Defer to the Group
It is typical for any work group to look for leadership – for someone to lean on and tell them what to do. However, the Scrum Master, leading from expertise but not from authority, defers to the group and allows them to break the silence on issues, rather than attempt to provide the answer.
The objective in an agile context of using the power of silence is to empower the team. And in agile, in a Scrum Master role, the idea is to help the team move forward without actually being part of the team. For example, an agile leader will often be in a facilitator role in earlier stages of agile team development but needs to loosen up and gradually make a break from being a facilitator.
One of the key tenants of agile is empowerment. Ultimately, that means that every individual and every group needs to be empowered in their jobs. It’s the person or group that is closest to the action that should make most decisions regarding that action. For example, in programming, programmers are given the context and the requirements…and then they need to be empowered to make it happen within that scope. And that that includes parameters for measuring quality and success.

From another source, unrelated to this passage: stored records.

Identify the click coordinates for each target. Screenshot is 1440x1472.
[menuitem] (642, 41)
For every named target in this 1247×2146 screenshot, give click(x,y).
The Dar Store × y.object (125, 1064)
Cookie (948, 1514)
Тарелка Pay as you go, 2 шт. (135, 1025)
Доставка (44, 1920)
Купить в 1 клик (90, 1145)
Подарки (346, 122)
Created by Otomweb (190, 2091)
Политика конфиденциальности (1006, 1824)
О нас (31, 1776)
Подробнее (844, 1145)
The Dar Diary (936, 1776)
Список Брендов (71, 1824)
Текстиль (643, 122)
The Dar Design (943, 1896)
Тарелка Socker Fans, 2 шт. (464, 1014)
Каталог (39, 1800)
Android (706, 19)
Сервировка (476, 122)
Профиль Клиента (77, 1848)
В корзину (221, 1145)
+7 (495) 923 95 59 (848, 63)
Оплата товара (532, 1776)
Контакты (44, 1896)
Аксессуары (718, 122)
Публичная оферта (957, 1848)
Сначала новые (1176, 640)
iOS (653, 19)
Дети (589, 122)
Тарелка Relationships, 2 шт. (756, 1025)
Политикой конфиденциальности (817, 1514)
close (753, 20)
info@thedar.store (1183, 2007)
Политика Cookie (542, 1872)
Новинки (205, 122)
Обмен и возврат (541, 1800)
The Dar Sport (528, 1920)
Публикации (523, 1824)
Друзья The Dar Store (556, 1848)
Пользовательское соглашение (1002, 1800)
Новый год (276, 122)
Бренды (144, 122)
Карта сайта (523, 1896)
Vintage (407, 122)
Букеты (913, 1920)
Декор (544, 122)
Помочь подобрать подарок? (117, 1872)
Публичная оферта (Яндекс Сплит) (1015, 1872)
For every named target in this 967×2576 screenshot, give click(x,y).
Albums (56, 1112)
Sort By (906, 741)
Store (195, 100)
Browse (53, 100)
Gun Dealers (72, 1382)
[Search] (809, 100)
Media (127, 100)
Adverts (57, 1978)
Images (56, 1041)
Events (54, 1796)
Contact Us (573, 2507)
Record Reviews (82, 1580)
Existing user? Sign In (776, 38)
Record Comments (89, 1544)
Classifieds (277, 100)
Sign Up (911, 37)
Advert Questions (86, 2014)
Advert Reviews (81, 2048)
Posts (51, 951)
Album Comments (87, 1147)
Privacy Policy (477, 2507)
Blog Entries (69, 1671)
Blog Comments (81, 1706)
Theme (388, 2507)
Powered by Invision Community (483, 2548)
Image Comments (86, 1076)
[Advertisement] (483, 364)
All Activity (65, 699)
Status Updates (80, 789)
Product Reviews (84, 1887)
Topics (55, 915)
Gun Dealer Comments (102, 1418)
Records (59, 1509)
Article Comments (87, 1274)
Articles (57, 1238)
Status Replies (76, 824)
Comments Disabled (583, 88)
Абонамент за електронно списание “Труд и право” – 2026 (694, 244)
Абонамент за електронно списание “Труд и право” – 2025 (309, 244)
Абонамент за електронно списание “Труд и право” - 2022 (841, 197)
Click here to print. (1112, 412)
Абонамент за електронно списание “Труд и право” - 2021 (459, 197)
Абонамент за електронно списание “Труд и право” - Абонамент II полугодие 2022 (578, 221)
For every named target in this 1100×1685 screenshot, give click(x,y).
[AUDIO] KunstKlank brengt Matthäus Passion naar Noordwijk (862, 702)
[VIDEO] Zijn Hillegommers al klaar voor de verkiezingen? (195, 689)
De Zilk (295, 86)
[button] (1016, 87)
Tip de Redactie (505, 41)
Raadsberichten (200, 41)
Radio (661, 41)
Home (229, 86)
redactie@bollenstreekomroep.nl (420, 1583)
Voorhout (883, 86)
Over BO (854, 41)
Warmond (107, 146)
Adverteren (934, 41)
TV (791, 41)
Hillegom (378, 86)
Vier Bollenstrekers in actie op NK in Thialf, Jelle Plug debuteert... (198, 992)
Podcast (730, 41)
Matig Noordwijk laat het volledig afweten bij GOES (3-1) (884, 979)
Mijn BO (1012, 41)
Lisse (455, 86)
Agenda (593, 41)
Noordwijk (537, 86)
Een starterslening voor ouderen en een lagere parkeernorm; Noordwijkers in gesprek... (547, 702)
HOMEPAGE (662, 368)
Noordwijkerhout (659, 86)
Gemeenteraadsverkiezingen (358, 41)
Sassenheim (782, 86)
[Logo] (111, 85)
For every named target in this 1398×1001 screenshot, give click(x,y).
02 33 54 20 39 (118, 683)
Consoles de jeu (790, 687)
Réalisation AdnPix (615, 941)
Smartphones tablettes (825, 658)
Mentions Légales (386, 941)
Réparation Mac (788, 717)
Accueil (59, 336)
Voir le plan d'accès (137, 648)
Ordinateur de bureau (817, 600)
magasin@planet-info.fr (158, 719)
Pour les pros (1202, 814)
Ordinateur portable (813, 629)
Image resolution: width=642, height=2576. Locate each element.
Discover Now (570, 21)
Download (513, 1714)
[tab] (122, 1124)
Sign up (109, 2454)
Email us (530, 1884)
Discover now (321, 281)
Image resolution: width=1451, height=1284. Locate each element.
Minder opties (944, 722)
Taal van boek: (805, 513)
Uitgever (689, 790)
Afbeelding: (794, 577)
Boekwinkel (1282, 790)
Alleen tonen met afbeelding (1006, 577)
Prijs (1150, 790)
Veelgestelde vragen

How Empowerment Relates to the Power of Silence
It’s all in understanding what your role is as an agile leader at any given time. For example, in agile the concept of Shu Ha Ri highlights the importance of the stage of development of a team. Derived from a Japanese martial arts concept called Shuhari, which roughly translates to “to keep, to fall, to break away”, it is important for the agile leader to participate on the team as they are learning, with the ultimate objective to separate as the team is fully empowered and has total mastery.
When you use the power of silence – in answering questions or in pulling back from facilitating and being part of the team – you are empowering the team to demonstrate mastery as a self-managing team.
How and when might you use the power of silence with your teams?